The School Board voted 8-1 to use reversion funding for implementing full-day kindergarten. (Southside Daily/Courtesy of Pixabay)
The School Board voted 8-1 to use reversion funding for implementing full-day kindergarten. (Southside Daily/Courtesy of Pixabay)

VIRGINIA BEACH — The School Board recently passed a motion (8-1) to use $4.9 million of reversion funds to provide all day kindergarten.

Use of reversion funds for ongoing projects and purchases is rare, in fact it hasn’t happened since the recession hit in 2008, said School Board Chief Financial Officer Farrell Hanzaker.

Traditionally reversion funding is used for replacing school buses, classroom equipment, roof repairs and so on, he said.

Reversion funding is a separate fund of money that is comprised of funding unspent at the end of every fiscal year in addition to leftover funding from state, federal and city revenues, Hanzaker said.

That money is collected at the end of the year and placed in a special fund to be set aside for extra costs outside of the yearly operating budget, and a small portion of the reversion funding is then put in a special school reserve fund for further emergency funding, he said.

The primary goal of that money is to be used for emergency, one-time purchases and City Council has authority over when and how the School Board can use it, he added.

It was by City Council’s recommendation the School Board use reversion funding rather than request a tax increase to get full-day kindergarten funding, Hanzaker said.

RELATED STORY: Virginia Beach Schools will ask the city for money, and it might mean a tax increase

“It was unusual,” he said, noting City Council did make it clear this was to be a one time event.

“We’re making an exception,” is what Hanzaker said they were told.

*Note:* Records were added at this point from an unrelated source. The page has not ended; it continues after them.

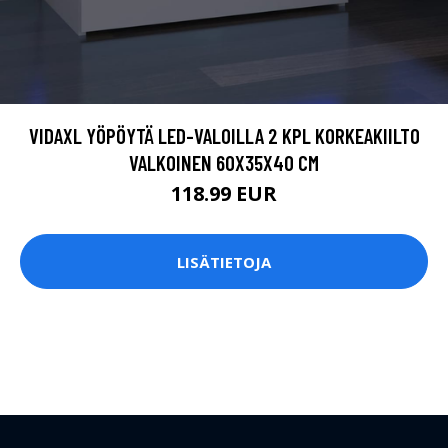
VIDAXL YÖPÖYTÄ LED-VALOILLA 2 KPL KORKEAKIILTO
VALKOINEN 60X35X40 CM
118.99 EUR
LISÄTIETOJA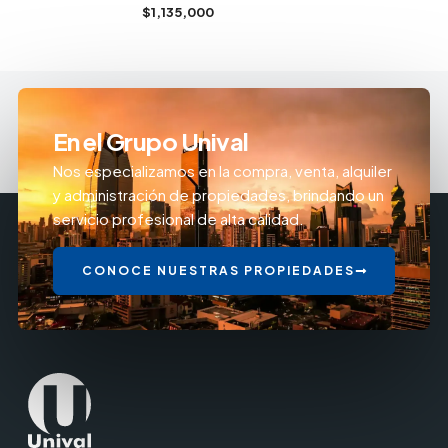
$1,135,000
En el Grupo Unival
Nos especializamos en la compra, venta, alquiler
y administración de propiedades, brindando un
servicio profesional de alta calidad.
CONOCE NUESTRAS PROPIEDADES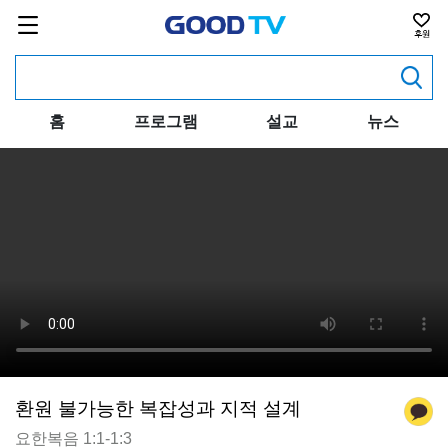
홈
프로그램
설교
뉴스
환원 불가능한 복잡성과 지적 설계
요한복음 1:1-1:3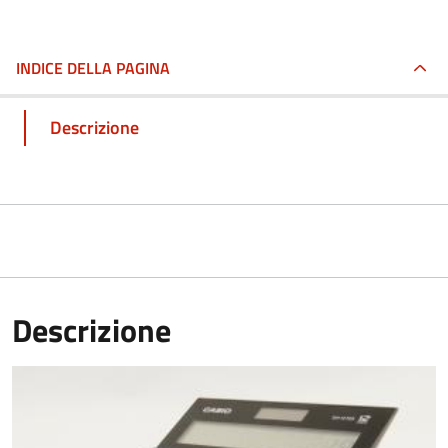
INDICE DELLA PAGINA
Descrizione
Descrizione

He believes flooding took precedence in City Council’s mind when it came time to decide how they were going to balance the yearly budget.

Another hurdle the School Board had to consider was the possibility of running out of reversion funding given reversion funding isn’t finalized until October of the next fiscal year, Hanzaker said.

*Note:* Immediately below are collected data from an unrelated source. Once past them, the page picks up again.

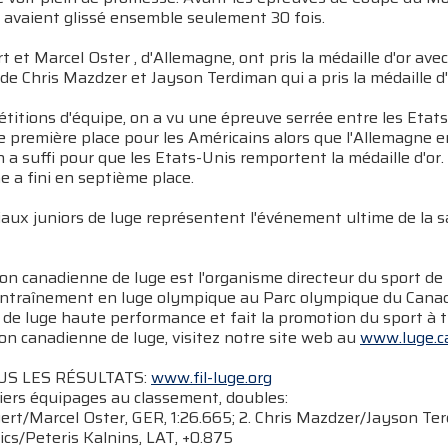
ls avaient glissé ensemble seulement 30 fois.
t et Marcel Oster , d'Allemagne, ont pris la médaille d'or ave
de Chris Mazdzer et Jayson Terdiman qui a pris la médaille d
itions d'équipe, on a vu une épreuve serrée entre les Etats-
e première place pour les Américains alors que l'Allemagne e
n a suffi pour que les Etats-Unis remportent la médaille d'or.
 a fini en septième place.
aux juniors de luge représentent l'événement ultime de la 
ion canadienne de luge est l'organisme directeur du sport d
entraînement en luge olympique au Parc olympique du Canada
de luge haute performance et fait la promotion du sport à tr
ion canadienne de luge, visitez notre site web au
www.luge.c
S LES RÉSULTATS:
www.fil-luge.org
iers équipages au classement, doubles:
gert/Marcel Oster, GER, 1:26.665; 2. Chris Mazdzer/Jayson Ter
cs/Peteris Kalnins, LAT, +0.875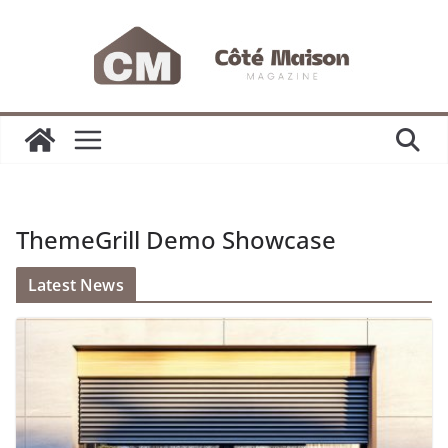
Passer
au
contenu
ThemeGrill Demo Showcase
Latest News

He was assured by City Council if that happened, they would be able to request to use money from the special school reserve fund.

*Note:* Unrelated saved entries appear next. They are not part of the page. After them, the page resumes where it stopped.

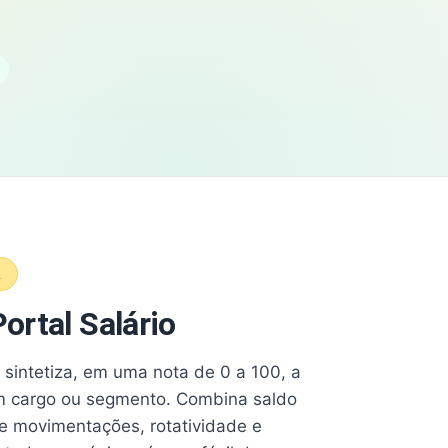
A
ortal Salário
e sintetiza, em uma nota de 0 a 100, a
 cargo ou segmento. Combina saldo
e movimentações, rotatividade e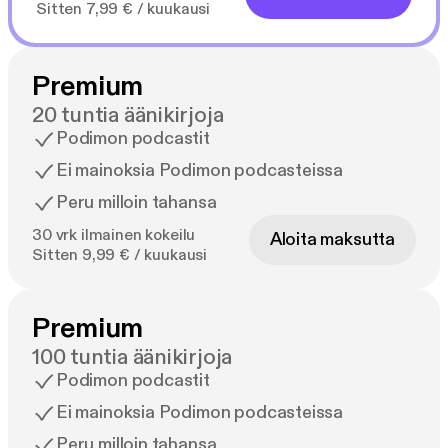
Sitten 7,99 € / kuukausi
Premium
20 tuntia äänikirjoja
Podimon podcastit
Ei mainoksia Podimon podcasteissa
Peru milloin tahansa
30 vrk ilmainen kokeilu
Aloita maksutta
Sitten 9,99 € / kuukausi
Premium
100 tuntia äänikirjoja
Podimon podcastit
Ei mainoksia Podimon podcasteissa
Peru milloin tahansa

Hanzaker isn’t too concerned about not having enough money to cover the expense of implementing full-day kindergarten, however.

To sum things up, full-day kindergarten will be available at 52 of the 55 elementary schools for the 2019-2020 school year, said Natalie Allen, VBCPS spokeswoman.

Three of the schools are currently undergoing construction and will get the full-day kindergarten program for the 2020-2021 school year, she said.

There will be no tax increase for the public to fund that program, she and Hanzaker assured.

Next up on the list of concerns the School Board would like to tackle is: teacher compensation.